Google: Gmail Users Can’t Legitimately Expect Privacy – no longer the “DON’T BE EVIL” company… 8/
Google: Gmail Users Can’t Legitimately Expect Privacy
By Braden Goyette 08/14/2013
Google doesn’t believe that people can reasonably expect their emails to stay private.
At least, that’s what the Internet giant articulated in a brief that was filed last month in federal court and recently surfaced by Consumer Watchdog. The document was written in response to a class-action lawsuit accusing Google of violating wiretap law when it scans emails to serve up targeted ads.
Plantiffs accuse Google of violating the privacy of its users by mining their personal messages for information that it uses to inform which targeted ads it displays. The suit calls for Google to fully disclose exactly what information it’s taking from emails, and to pay damages for these alleged violations of privacy. (You can read a redacted version of the complaint here).

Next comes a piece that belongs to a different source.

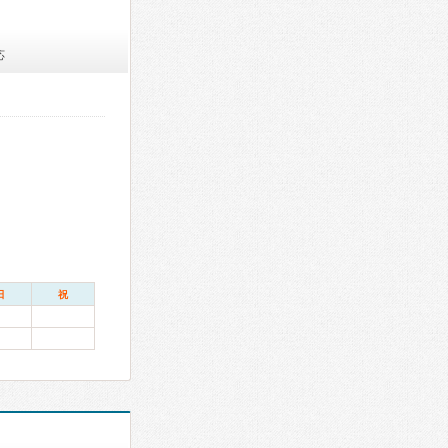
応
日
祝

The company argued in its motion to dismiss the lawsuit that “all users of email must necessarily expect that their emails will be subject to automated processing.” (You can read the full motion here).

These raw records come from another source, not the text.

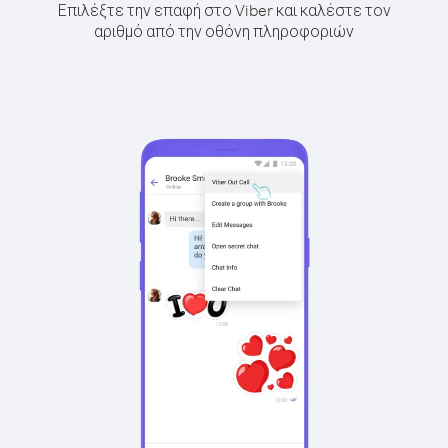
Επιλέξτε την επαφή στο Viber και καλέστε τον
αριθμό από την οθόνη πληροφοριών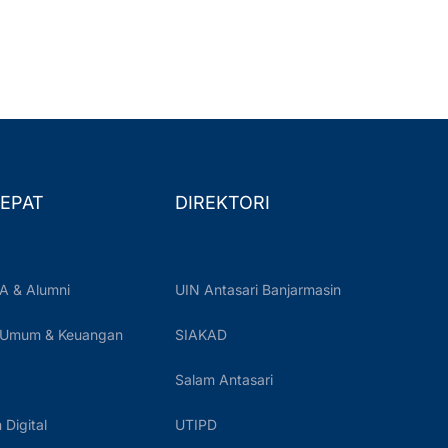
EPAT
DIREKTORI
A & Alumni
UIN Antasari Banjarmasin
 Umum & Keuangan
SIAKAD
Salam Antasari
Digital
UTIPD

Google asserts that, in principle, if you entrust your personal messages to a third party, you can’t expect that the third party won’t touch any of that information:
Just as a sender of a letter to a business colleague cannot be surprised that the recipient’s assistant opens the letter, people who use web-based email today cannot be surprised if their communications are processed by the recipient’s ECS provider in the course of delivery. Indeed, “a person has no legitimate expectation of privacy in information he voluntarily turns over to third parties.” Smith v. Maryland, 442 U.S. 735, 743-44 (1979). In particular, the Court noted that persons communicating through a service provided by an intermediary (in the Smith case, a telephone call routed through a telephone company) must necessarily expect that the communication will be subject to the intermediary’s systems. For example, the Court explained that in using the telephone, a person “voluntarily convey[s] numerical information to the telephone company and ‘expose[s]’ that information to its equipment in the ordinary course of business.”

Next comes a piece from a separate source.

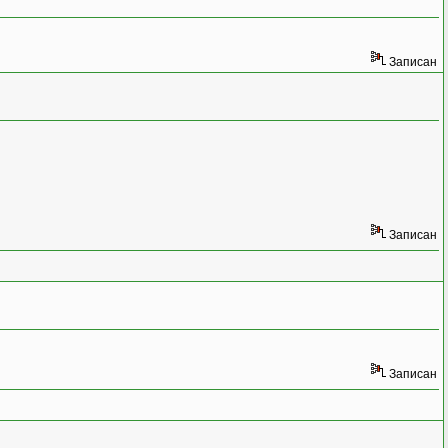
Записан
Записан
Записан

Google also argued that restricting how email providers are permitted to process the data they receive could “criminalize” features like spam filtering and inbox searches:
Last, Plaintiffs’ claims should be rejected because they would lead to anomalous results with far-ranging consequences beyond the allegations in the Complaint. Plaintiffs’ theory–that any scanning of email content by ECS providers is illegal–would effectively criminalize routine practices that are an everyday aspect of using email. Indeed, Plaintiffs’ effort to carve out spam filtering and virus detection from their claims underscores the fact that their theory of liability would otherwise encompass these common services that email users depend on.
This isn’t the first time Google has gotten into trouble over privacy issues. In 2011, the company settled with the Federal Trade Commission after the regulator accused Google of employing “deceptive” privacy practices during the 2010 launch of Google Buzz.
Google was also named by the Guardian newspaper in June as one of the companies that gives the NSA “direct access to its systems” as part of a surveillance program called PRISM. Google has denied the allegations; the company’s Chief Legal Officer David Drummond told the Guardian that the company is “not in cahoots with the NSA and there’s no government program that Google participates in that allows the kind of access that the media originally reported.”